For the word "this", search the records and show each line in which it occurs.

DATA PROVIDED
::::::::

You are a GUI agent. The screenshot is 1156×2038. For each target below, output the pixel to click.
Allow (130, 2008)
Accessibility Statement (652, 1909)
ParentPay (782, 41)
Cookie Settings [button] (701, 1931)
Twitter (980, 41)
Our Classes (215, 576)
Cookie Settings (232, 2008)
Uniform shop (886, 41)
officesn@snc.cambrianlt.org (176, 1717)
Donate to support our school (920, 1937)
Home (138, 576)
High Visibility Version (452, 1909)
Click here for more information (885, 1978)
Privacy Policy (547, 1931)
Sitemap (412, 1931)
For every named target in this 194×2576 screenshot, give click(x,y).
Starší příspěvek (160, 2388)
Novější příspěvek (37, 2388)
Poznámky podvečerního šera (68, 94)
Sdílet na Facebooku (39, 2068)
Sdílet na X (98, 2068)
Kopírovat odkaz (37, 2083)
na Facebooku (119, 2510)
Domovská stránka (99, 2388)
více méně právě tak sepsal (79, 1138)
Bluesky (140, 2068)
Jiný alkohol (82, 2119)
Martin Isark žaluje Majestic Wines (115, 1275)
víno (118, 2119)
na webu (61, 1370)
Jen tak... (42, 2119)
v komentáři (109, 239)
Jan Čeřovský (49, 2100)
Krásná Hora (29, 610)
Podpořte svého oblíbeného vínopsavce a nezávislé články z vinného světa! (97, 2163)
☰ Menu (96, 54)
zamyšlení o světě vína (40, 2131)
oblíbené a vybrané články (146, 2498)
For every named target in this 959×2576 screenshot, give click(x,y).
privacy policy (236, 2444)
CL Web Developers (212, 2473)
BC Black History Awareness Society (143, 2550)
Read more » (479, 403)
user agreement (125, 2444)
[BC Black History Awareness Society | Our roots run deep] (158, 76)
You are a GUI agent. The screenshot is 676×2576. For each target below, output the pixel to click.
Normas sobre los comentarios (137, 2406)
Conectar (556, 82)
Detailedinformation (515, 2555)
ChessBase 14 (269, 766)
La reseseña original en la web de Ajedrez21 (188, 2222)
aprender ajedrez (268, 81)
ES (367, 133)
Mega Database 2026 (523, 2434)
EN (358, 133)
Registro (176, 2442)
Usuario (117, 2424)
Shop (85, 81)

::::::::

ANSWER SECTION
For every named target in this 194×2576 screenshot, give click(x,y).
For every named target in this 959×2576 screenshot, give click(x,y).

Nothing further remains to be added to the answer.